No Pantanal Mato-grossense, onde vivem várias espécies de jacarés, há uma espécie de ave, de penugem azulada, denominado Paliteiro. Essa ave observa os jacarés fazendo suas refeições. Quando os répteis terminam seu manjar, geralmente viram-se para a margem do rio e colocam metade do corpo fora d’água, escancarando ao máximo sua bocarra. E é aí que os Paliteiros aproveitam e entram na boca do grande animal e se alimentam das sobras de alimentos presos nos seus dentes. Assim, lucram ambos: o pássaro se alimenta e o jacaré fica com os dentes limpos. Não somos jacarés, nem temos um paliteiro que faça a limpeza de nossos dentes, mas nem por isso devemos descuidar de nossa saúde bucal.

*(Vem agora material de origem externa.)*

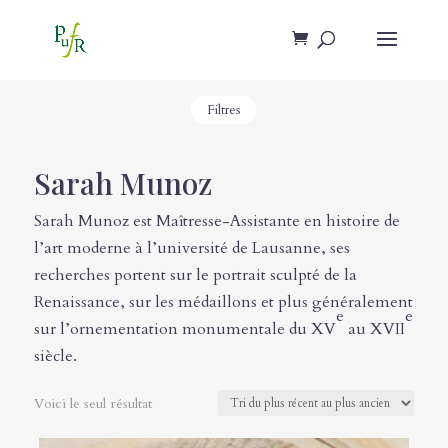
Filtres
Sarah Munoz
Sarah Munoz est Maîtresse-Assistante en histoire de
l’art moderne à l’université de Lausanne, ses
recherches portent sur le portrait sculpté de la
Renaissance, sur les médaillons et plus généralement
e
e
sur l’ornementation monumentale du XV
au XVII
siècle.
Voici le seul résultat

Com os humanos é diferente, e o palito usado quase em todas as mesas variam com a cultura e com a época. Não existe atualmente no mundo das boas maneiras, vilão maior do que o palito de dentes. Nos últimos anos, os livros de etiquetas ressurgiram no Brasil e, em todos, lá está ele – proscrito e enxovalhado. Palitos, nem pensar, dizem as celebridades. Palito só como último recurso, desde que trancado no banheiro com várias chaves.

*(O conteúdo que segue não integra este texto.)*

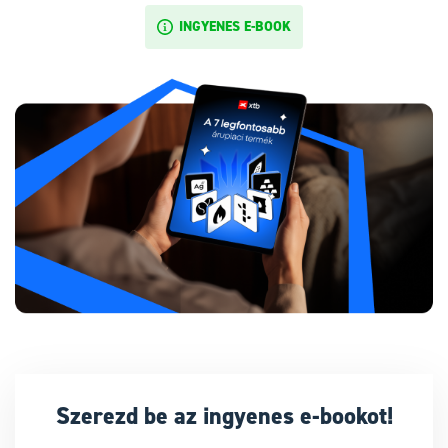
INGYENES E-BOOK
Szerezd be az ingyenes e-bookot!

Mas nem sempre foi assim. No século 19, por exemplo, os ricos brasileiros consideravam a mesa incompleta sem o paliteiro, quase sempre uma peça rebuscada, feita de prata e na forma de pavões, carneiros e outros bichinhos. Até dom Pedro I usava e abusava do hábito de palitar os dentes. Parece que, antes de se generalizar o uso do charuto, era palitando os dentes que se conversava depois do jantar. E, se os exemplos nativos não parecem confiáveis, é bom saber que nos séculos XVI e XVII, na Europa, ter um palito permanente, entalhado em ouro e enfeitado com pedras preciosas, era o auge da elegância.

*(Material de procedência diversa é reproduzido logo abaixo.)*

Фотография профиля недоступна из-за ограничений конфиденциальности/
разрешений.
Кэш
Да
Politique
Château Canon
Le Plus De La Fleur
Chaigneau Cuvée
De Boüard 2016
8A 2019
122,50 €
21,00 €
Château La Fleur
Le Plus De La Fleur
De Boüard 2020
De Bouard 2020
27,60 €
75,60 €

Mas qual a moral do caso do palito? Antes de mais nada, ele ajuda a lembrar que até mesmo as regras de civilidade mais simples têm história, e não fazem parte de uma tábua de mandamentos eternos e inflexíveis.

O ritual do jantar, um livro escrito pela canadense Margaret Visser, está recheado de episódios interessantes, escritos em estilo espirituoso, a obra faz um inventário dos bons costumes à mesa dos tempos pré-históricos até os dias atuais. Alguns deles são esdrúxulos para o ocidental. Na Melanésia, por exemplo, há culturas que o anfitrião simplesmente está proibido de tocas na comida que oferece. Fazer isso seria desprezar todas as regras de educação. Até os canibais tinham suas regras e suas etiquetas. No cotidiano, os antigos fijianos se alimentavam com as mãos, mas no momento de se banquetear com um inimigo, usavam um elegante garfo de madeira. Se os garfos ganharam aprovação, o mesmo não aconteceu com as facas para peixe. No século XIX, peixes eram comidos com garfo em uma mão e pão na outra.

Na Grécia antiga, mulheres eram desencorajadas a utilizar facas às refeições: o manejo de armas brancas, ainda que para cortar um prosaico bife de carneiro, era vedado ao sexo feminino. Na Idade Média, havia refeições em que a tigela de comida era partilhada pelo casal. Esperava-se galantemente que, só o homem manejasse a faca.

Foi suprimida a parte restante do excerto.